A newly observed campaign targeting exposed Docker APIs has become significantly more dangerous, with attackers adding advanced capabilities that could enable the creation of a large-scale, self-propagating botnet.
Researchers at Trend Micro first reported the activity in June, analyzing scripts and malware that deployed cryptominers and relied on the Tor network for anonymity. Now, fresh analysis from Akamai reveals that the attackers have replaced the miner with a more complex payload designed to establish persistence, restrict access to compromised APIs, and spread laterally across networks.
Attack Chain Starts With Exposed Docker APIs
The campaign targets systems running Docker with the API exposed on port 2375. Attackers send a container creation request using a modified Alpine Linux image containing a base64-encoded shell command.
Once the container spins up, it:
- Installs curl and Tor, launching a Tor daemon in the background.
- Verifies connectivity by contacting Amazon’s
checkip.amazonaws.com
service through a SOCKS5 proxy. - Downloads and runs a second-stage shell script (
docker-init.sh
) from a Tor hidden service.
Function that identifies logged-in users
Source: Akamai
The docker-init.sh
script then enables persistent SSH access by adding an attacker-controlled public key to /root/.ssh/authorized_keys
. It also installs a base64-encoded cron job that runs every minute to block external access to port 2375 using firewall tools like iptables, nftables, or ufw.

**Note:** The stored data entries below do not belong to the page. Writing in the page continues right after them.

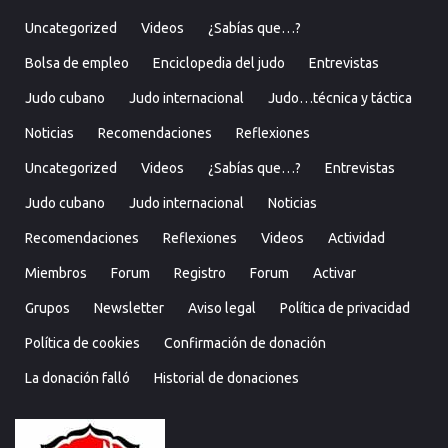
Uncategorized
Videos
¿Sabías que…?
Bolsa de empleo
Enciclopedia del judo
Entrevistas
Judo cubano
Judo internacional
Judo…técnica y táctica
Noticias
Recomendaciones
Reflexiones
Uncategorized
Videos
¿Sabías que…?
Entrevistas
Judo cubano
Judo internacional
Noticias
Recomendaciones
Reflexiones
Videos
Actividad
Miembros
Forum
Registro
Forum
Activar
Grupos
Newsletter
Aviso legal
Política de privacidad
Política de cookies
Confirmación de donación
La donación falló
Historial de donaciones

Persistence, Lateral Movement, and Tool Installation
The attackers equip compromised hosts with scanning and evasion tools, including masscan, zstd, libpcap, and torsocks, allowing them to map the network and propagate to other vulnerable systems.
They then pull a Zstandard-compressed Go binary named system-linux-ARCH.zst
, decompress it to /tmp/system
, and execute it. This binary acts as a dropper, extracting and running an embedded second-stage payload.
Interestingly, the binary also parses the utmp file to gather information on logged-in users—an indicator that attackers may be preparing for credential theft or session hijacking.
Clear Signs of Botnet Behavior
The malware does not stop at initial infection. It scans for other exposed Docker APIs, uses the same container-creation technique to compromise them, and removes competitor containers once it gains control.
This self-propagation is a hallmark of botnet agents, which autonomously spread to new nodes without requiring human operators.
Akamai researchers also discovered inactive code that could allow:
- Exploiting Telnet (port 23) using default router credentials.
- Interacting with Chrome’s remote debugging interface (port 9222).
- Future payloads for credential theft, browser session hijacking, file downloads, and DDoS attacks.
Researchers Warn of Botnet Evolution
Akamai concluded that this is an early-stage development of a more sophisticated botnet.
“Some of the underlying mechanisms lead us to believe this variant is an initial version of a complex botnet,” researchers wrote, noting that “we have not found a complete version of it so far.”
This evolution demonstrates a shift from opportunistic cryptomining attacks toward multi-vector campaigns.